A professor at Heriot Watt University has won a €3 million European Research Council Advanced Award for a ‘smart rocks’ project that could lead to a next-generation data breakthrough in oil extraction and carbon-capture.
The security of water, food and energy supplies – including large scale enterprises ranging from the efficient extraction of oil and gas from oilfields to the potential for storing captured carbon dioxide underground – all depend on a thorough understanding of how liquids and gases travel through underground porous rocks.
This is a complex process – depending on the type of rock and variations in temperature and pressure – which occurs deep underground where direct observation at pore-level is impossible.
The problem, says team-leader Professor Maroto-Valer, is that the rocks cannot ‘talk to us’. Her solution is simple: Make your own rocks that can ‘talk’.
Professor Maroto-Valer’s team plan to 3D print their own porous rocks with built-in micro sensors.
Thus they will replicate in laboratory conditions what actually happens deep underground and provide information at a microscopic level which has simply not been hitherto available.
Professor Maroto-Valer said: “While we have some idea about how liquids and gases move through porous rocks at a large scale, we haven’t yet been able to understand how the process works at the very small pore scale, and how that process can differ between different types of porous rocks.
“By 3D printing our own core samples we can decide exactly what sort of rock we wish to study, and implanted micro-sensors will be able to tell us directly, in real-time, what is going on as gasses and liquids pass through them.

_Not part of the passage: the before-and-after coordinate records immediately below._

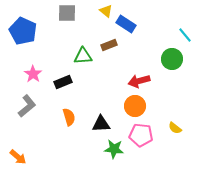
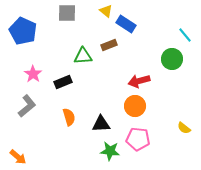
yellow semicircle: moved 9 px right
pink pentagon: moved 3 px left, 4 px down
green star: moved 4 px left, 2 px down
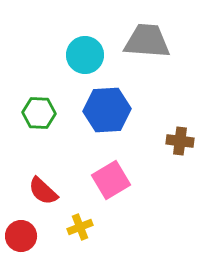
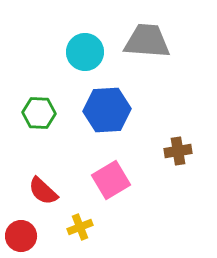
cyan circle: moved 3 px up
brown cross: moved 2 px left, 10 px down; rotated 16 degrees counterclockwise
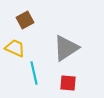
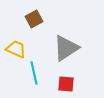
brown square: moved 9 px right, 1 px up
yellow trapezoid: moved 1 px right, 1 px down
red square: moved 2 px left, 1 px down
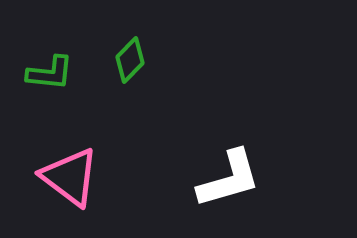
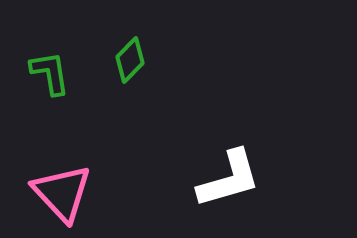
green L-shape: rotated 105 degrees counterclockwise
pink triangle: moved 8 px left, 16 px down; rotated 10 degrees clockwise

“This fundamental knowledge at such a tiny scale will feed hugely into our understanding of such processes at the large scale and enable us to maximise the success of industries from oil extraction to water safety and the storage of captured CO2.”

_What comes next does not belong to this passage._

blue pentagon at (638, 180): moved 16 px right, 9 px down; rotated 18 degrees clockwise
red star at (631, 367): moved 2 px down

The €3 million award was selected against very stiff competition, and is one of only 16 awards made across Europe in the products and process engineering panel, with over 1,900 applications received across all panels and disciplines.
The grants are awarded under the ‘excellent science’ pillar of Horizon 2020, the EU’s research and innovation programme to enable researchers to pursue the most promising ideas and carry out ‘frontier research with potentially ground-breaking impact on science and society.’
Professor Richard Williams, Principal of Heriot-Watt University, said: “We are very pleased that Professor Maroto-Valer has received this advanced European Research Council Award for a wonderfully innovative project designed to solve real-world problems through a lateral, multi-disciplinary approach.”